Attorney General Ashley Moody released a statement Monday mourning the death of Associate Deputy Attorney General Chesterfield Smith Jr.
Smith died Saturday after he was struck by a vehicle while riding a bicycle in Wakulla Springs. According to the Florida Highway Patrol, the circumstances regarding the afternoon collision remain “unknown.”
Smith was 69-years-old.
“Heartbroken at the sudden loss of our Associate Deputy Attorney General Chesterfield Smith,” Moody said in a social media post. “Chet was a brilliant attorney and more importantly a great human being.
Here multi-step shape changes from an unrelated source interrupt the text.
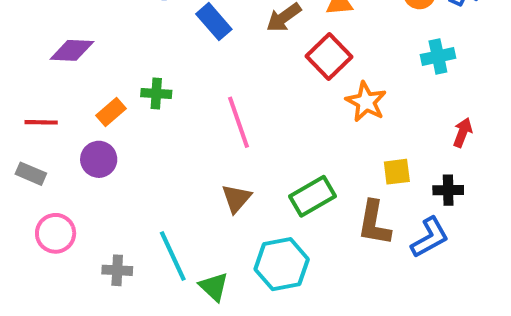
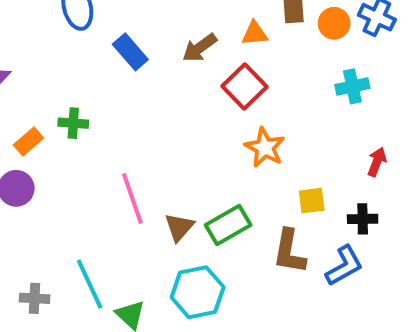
orange star: (366, 102) -> (265, 148), moved
pink line: (238, 122) -> (132, 199), moved
brown triangle: (236, 198) -> (179, 227), moved

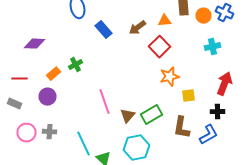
green cross: (73, 123) -> (76, 65), turned -32
orange star: (265, 148) -> (170, 77), turned 30
red arrow: (377, 162) -> (224, 84), size x1.6
yellow square: (312, 201) -> (188, 96), moved
gray cross: (35, 298) -> (50, 132), moved

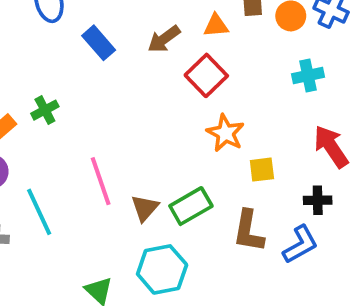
orange star: (170, 77) -> (225, 133), turned -30
red arrow: (224, 84) -> (331, 147), turned -55
cyan line: (84, 144) -> (39, 212), moved

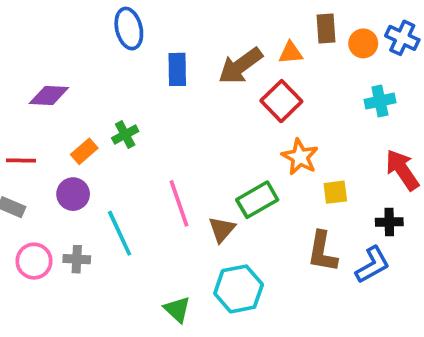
brown arrow: (164, 39) -> (240, 66), size x1.4
blue rectangle: (99, 43) -> (177, 69), turned 40
green rectangle: (191, 206) -> (257, 200), moved

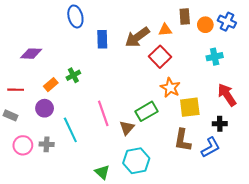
yellow square: (335, 192) -> (190, 107), size x1.5

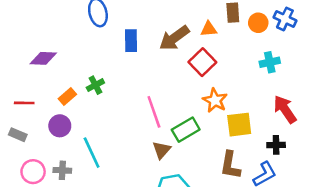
pink line: (103, 113) -> (154, 112), moved

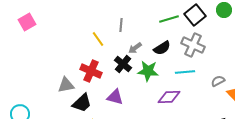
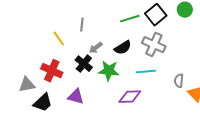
gray semicircle: (218, 81) -> (179, 81), turned -56

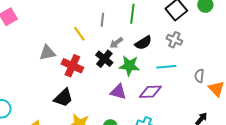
green line: (130, 19) -> (132, 14), moved, turned -66
gray cross: (154, 45) -> (174, 40), size x0.7
gray triangle: (27, 85) -> (47, 53), moved
purple triangle: (76, 97) -> (118, 92), moved

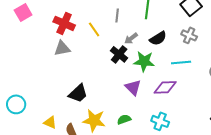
red cross: (72, 66) -> (64, 23), moved
purple triangle: (118, 92) -> (133, 87), turned 30

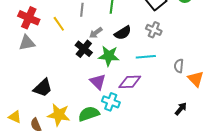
green semicircle: (124, 119) -> (89, 114), size x1.5
cyan cross: (160, 121) -> (111, 102), moved

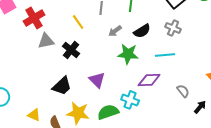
red cross: (29, 18) -> (34, 18), moved, turned 35
black cross: (84, 49) -> (71, 50), moved
gray semicircle: (179, 66) -> (183, 91), moved, turned 136
purple triangle: (98, 82) -> (97, 80), moved

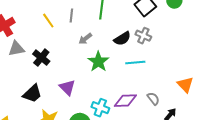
yellow line: (78, 22) -> (48, 21), moved
black semicircle: (142, 31) -> (122, 39), moved
green star: (128, 54) -> (98, 62), turned 30
purple diamond: (149, 80) -> (125, 101), moved

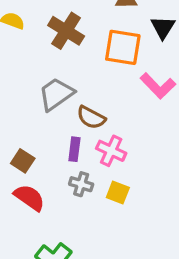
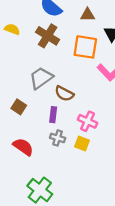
pink cross: (111, 151) -> (88, 121), moved
brown square: (23, 161) -> (19, 107), moved

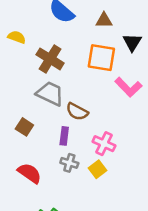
brown cross: (48, 36) -> (50, 59), moved
gray trapezoid: (41, 78) -> (50, 94), turned 60
yellow square: (82, 143) -> (98, 169), turned 32

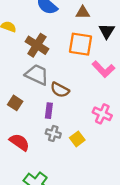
pink cross: (104, 144) -> (102, 114), moved

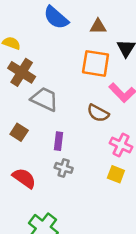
brown cross: (37, 45) -> (22, 72), moved
brown semicircle: (60, 90) -> (98, 113), moved
yellow square: (77, 139) -> (116, 174), moved, turned -32

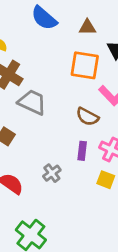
purple rectangle: (59, 141) -> (82, 151), moved
gray cross: (64, 168) -> (52, 173), turned 36

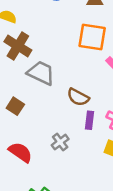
brown semicircle: (87, 117) -> (78, 97), moved

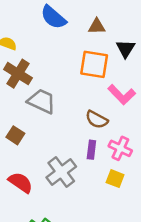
brown semicircle: (78, 97) -> (97, 120), moved
gray cross: (60, 142) -> (61, 172), size x1.6

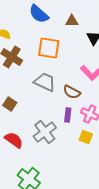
orange square: (94, 64) -> (49, 48), moved
gray trapezoid: (42, 101) -> (45, 82), moved

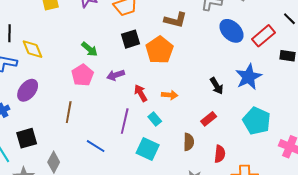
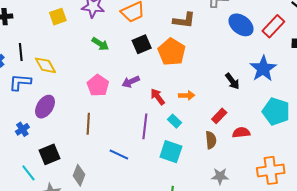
green arrow: (90, 49) -> (100, 44), moved
red rectangle: (209, 119) -> (219, 116), moved
red semicircle: (220, 154) -> (241, 133), moved, turned -96

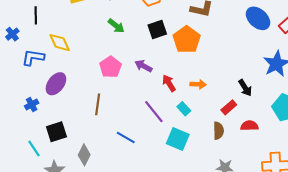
black line: (21, 52) -> (36, 15), moved
black arrow: (232, 81) -> (245, 88), moved
purple arrow: (131, 82) -> (143, 66), turned 48
purple line: (145, 126) -> (154, 112), turned -50

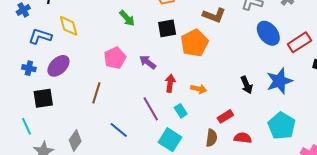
red arrow: (169, 83) -> (170, 83), turned 30
black arrow: (245, 88) -> (247, 85), moved
blue cross: (32, 105) -> (29, 68), moved, turned 32
black square: (56, 132) -> (43, 98), moved

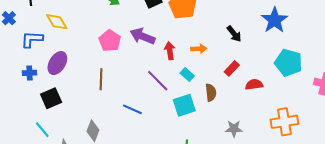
purple arrow: (148, 62) -> (143, 36), size x1.4
black arrow: (247, 85) -> (234, 34), moved
brown semicircle: (212, 138) -> (211, 92), moved
cyan square: (170, 140) -> (184, 105), turned -35

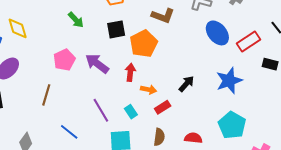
black arrow: (234, 34) -> (186, 84), turned -114
red arrow: (170, 51) -> (130, 72), moved
red rectangle: (232, 68) -> (163, 107), moved
brown semicircle: (211, 92) -> (159, 137), moved

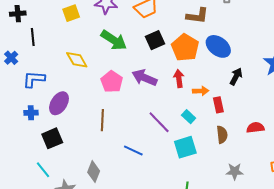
green arrow: (76, 20) -> (114, 40), size x1.5
yellow diamond: (18, 28) -> (77, 60), moved
blue ellipse: (217, 33) -> (218, 46), moved
red rectangle: (163, 107) -> (218, 105), turned -56

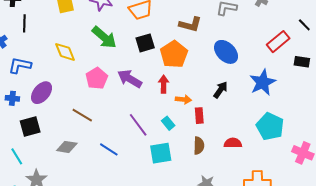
blue ellipse: (218, 46) -> (226, 52), moved
brown line: (102, 120) -> (82, 115), turned -70
gray diamond: (94, 172) -> (67, 147), moved, turned 70

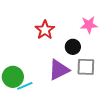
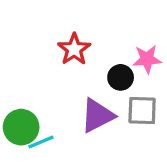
pink star: (89, 25) -> (147, 59), moved

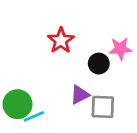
gray square: (142, 111) -> (103, 107), moved
purple triangle: (97, 116) -> (80, 95), size x0.7

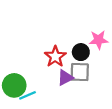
red star: (61, 41) -> (55, 57), moved
gray square: (103, 107) -> (80, 72), moved

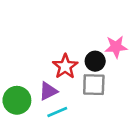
purple triangle: (65, 78) -> (48, 91), moved
cyan line: (28, 95) -> (57, 112), moved

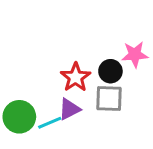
purple triangle: (48, 91) -> (69, 109), moved
cyan line: (57, 112) -> (50, 123), moved

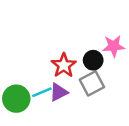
gray square: (109, 99) -> (92, 83), turned -30
cyan line: (50, 123) -> (42, 92), moved

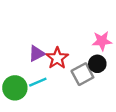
black circle: (93, 60) -> (97, 64), moved
purple triangle: (59, 92) -> (37, 54), moved

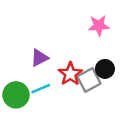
pink star: (102, 41) -> (99, 26), moved
red star: (57, 58) -> (70, 74), moved

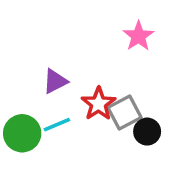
pink star: (99, 26) -> (138, 36), turned -30
black circle: (105, 69) -> (147, 132), moved

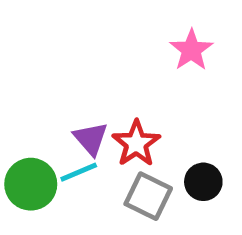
purple triangle: (55, 81) -> (91, 139), moved, turned -44
gray square: (125, 112) -> (148, 196), moved, turned -36

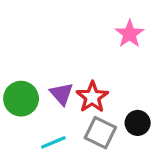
cyan line: (79, 172) -> (53, 142), moved
green circle: (31, 184) -> (21, 99), moved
I’m shocked, and our entire office is grieving as we mourn a man who meant so much to us personally and professionally.”
A University of Miami School of Law graduate, Smith began his career with the Attorney General’s Office in 1994. The Bartow native specialized in several areas of law including civil rights law, civil trial practice, class actions, deceptive and unfair trade practices, intellectual property, Medicaid law and securing outside counsel.
According to the Attorney General’s Office, Smith advised more than 260 employees in general civil litigation and also served as chief of state programs litigation.
He was admitted into the Florida Bar in 1990.
“Terribly sorry to hear this news,” the Florida Bar said on social media. “Condolences and best wishes to the Smith family during this difficult time.”
Smith shares the same name as his father, a renowned lawyer and former president of the American Bar Association. The elder Smith famously criticized former President Richard Nixon after he terminated Watergate Special Prosecutor Archibald Cox and forced the resignation two Department of Justice heads.
A day later, Smith — acting as president of the ABA — urged the appointment of an independent special prosecutor in a statement.
“No man is above the law,” Smith said of the incident, known now as the Saturday Night Massacre.
Smith’s actions garnered him the nickname ‘America’s Lawyer.”
Famed NBC broadcaster Tom Brokaw devoted a chapter of his book, The Greatest Generation, to Smith.
Before leading the ABA, Smith served as president of the Florida Bar Association and as a member of the Florida Constitutional Revision Commission.